I can’t remember how old I was but it must have been middle school and I got roped into the National Geographic Society Geography Bee by my school. I didn’t plan on this at all, I don’t even think I knew what it was. They threw all of us into the mix, but I was into history and that comes with maps. So all of a sudden I find myself in the finalists room for the entire school with 30 or so other kids. And I’m like, what the hell just happened?

I get one of the hard questions right and a fellow student of mine is so impressed/mad that he physically punches me in the arm with full force (in today’s stupid bubble wrapped school world, he’d sadly be expelled for such behavior). Then I get derailed by “what causes the planet’s U shaped valleys?” I said the Ice Age, they said glaciers. I still contend I was right enough to get the question called correctly! But back then I wasn’t the internationally recognized flintlock pistol dueling master I am today, so I had to take my loss with grace. I think I placed seventh in a very large school. Good, not bad.

I never ended up ever doing it again. It just didn’t matter to me and eventually I aged out of the competition’s block. I had other things to do too, I played oh so many, many, many sports, loved family and friends, read a lot, watched a bunch of television, played video games. As in, I was a kid. Later in life I ended up catching some of the Geography Bee on television (I can’t remember why or where) but I see this kid win it all. And in the victory interviews his Mom is like, (I’m paraphrasing), “Oh, all he does is read atlases.” And I feel so, so sorry for this kid. Somebody get the kid a baseball glove! For fuck’s sake.

Yesterday eight kids simultaneously won the Spelling Bee. Because apparently kid competition talent is so elite and trained these days that spelling “erysipelas” is a no brainer for 2/3 the side of a soccer team of kids. Spoiler alert, these kids don’t play soccer. They sit at home and read a dictionary. Some of them or even all of them actually hire private spelling tutors to compete in these events.

All for what? Well, $50K certainly helps. But really who needs to spell obscure words? I’m not sure how many common words are used in the course of a normal English conversation, but I’m pretty sure erysipelas isn’t needed. So is this a useable skill for these kids in their lives? No. Is $50K nice? You bet. Is it worth channeling these kid’s lives into a single comprehensive goal? No way. It’s why I find television cooking competitions for kids so personally offensive. I love to cook, but man, those kids, all they do is cook. It’s wrong. Kids should be kids.
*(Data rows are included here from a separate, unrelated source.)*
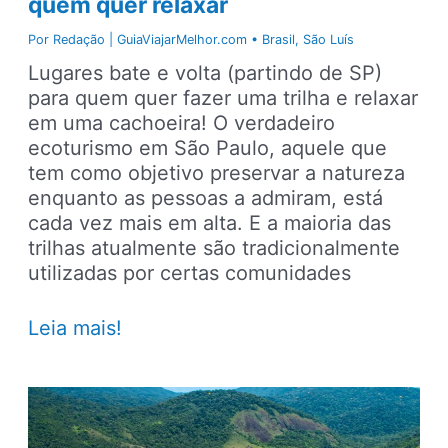
quem quer relaxar
de
Alagoas
Por
Redação | GuiaViajarMelhor.com
•
Brasil
,
São Luís
Lugares bate e volta (partindo de SP)
para quem quer fazer uma trilha e relaxar
em uma cachoeira! O verdadeiro
ecoturismo em São Paulo, aquele que
tem como objetivo preservar a natureza
enquanto as pessoas a admiram, está
cada vez mais em alta. E a maioria das
trilhas atualmente são tradicionalmente
utilizadas por certas comunidades
8
Leia mais!
trilhas
em
SP
com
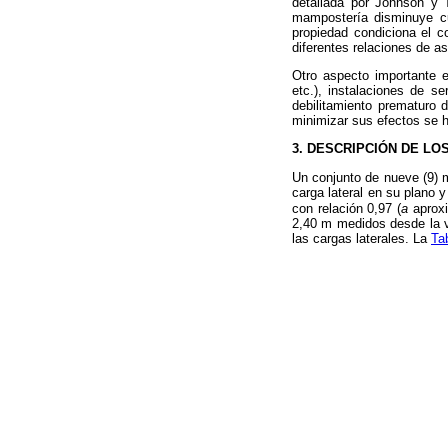
detallada por Johnson y 
mampostería disminuye cua
propiedad condiciona el 
diferentes relaciones de a
Otro aspecto importante e
etc.), instalaciones de s
debilitamiento prematuro 
minimizar sus efectos se h
3. DESCRIPCIÓN DE L
Un conjunto de nueve (9) 
carga lateral en su plano 
con relación 0,97 (
a
aproxi
2,40 m medidos desde la vi
las cargas laterales. La
Ta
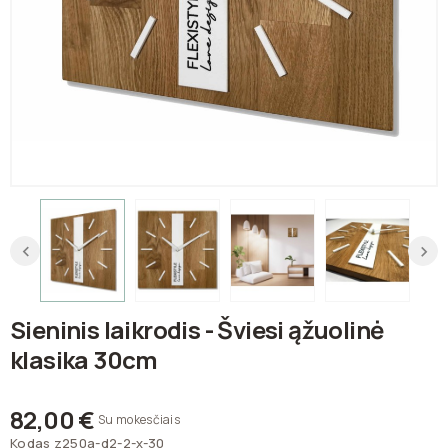
Sieninis laikrodis - Šviesi ąžuolinė
klasika 30cm
82,00 €
Su mokesčiais
Kodas
z250a-d2-2-x-30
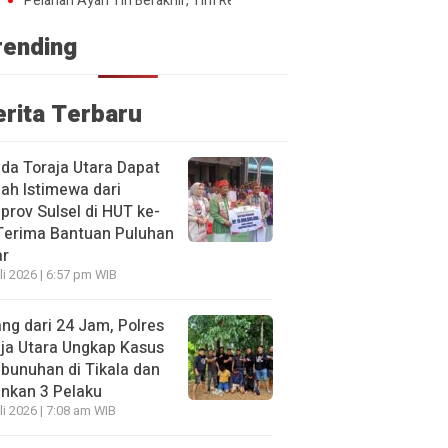
ian Ayah Tiri Berakhir, Tim Resmob Polres Toraja Utara Bekuk Terduga 
rending
erita Terbaru
a Toraja Utara Dapat
ah Istimewa dari
rov Sulsel di HUT ke-
Terima Bantuan Puluhan
ar
li 2026 | 6:57 pm WIB
ng dari 24 Jam, Polres
ja Utara Ungkap Kasus
unuhan di Tikala dan
nkan 3 Pelaku
li 2026 | 7:08 am WIB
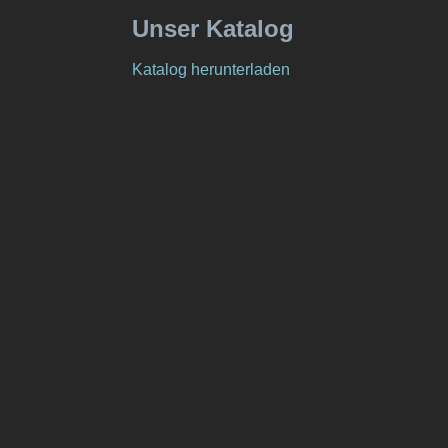
Unser Katalog
Katalog herunterladen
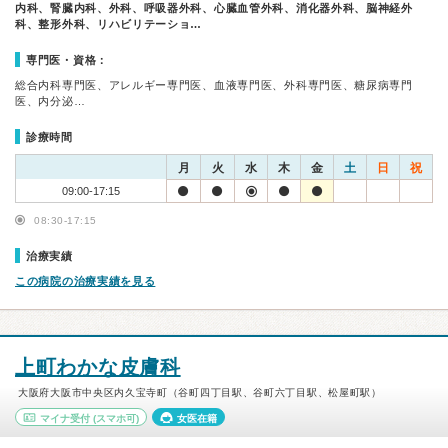
内科、腎臓内科、外科、呼吸器外科、心臓血管外科、消化器外科、脳神経外
科、整形外科、リハビリテーショ…
専門医・資格：
総合内科専門医、アレルギー専門医、血液専門医、外科専門医、糖尿病専門
医、内分泌…
診療時間
月
火
水
木
金
土
日
祝
09:00-17:15
08:30-17:15
治療実績
この病院の治療実績を見る
上町わかな皮膚科
大阪府大阪市中央区内久宝寺町（谷町四丁目駅、谷町六丁目駅、松屋町駅）
マイナ受付
(スマホ可)
女医在籍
And in general, I don’t really like the idea of a kid (or any human for that matter) channeling a life into one supreme task. There are too many awesome things to do in life. I don’t want to be the best at geography, I want to be good at many, many things. Or even average at a whole bunch of things. Kids should be the same way. We have a whole bunch of belligerent ideas on this degenerate blog, but I’d ban the Geography Bee, Spelling Bee, Robot Bee, Accountant Bee, Human Resources Bee, all of it. Let kids be kids.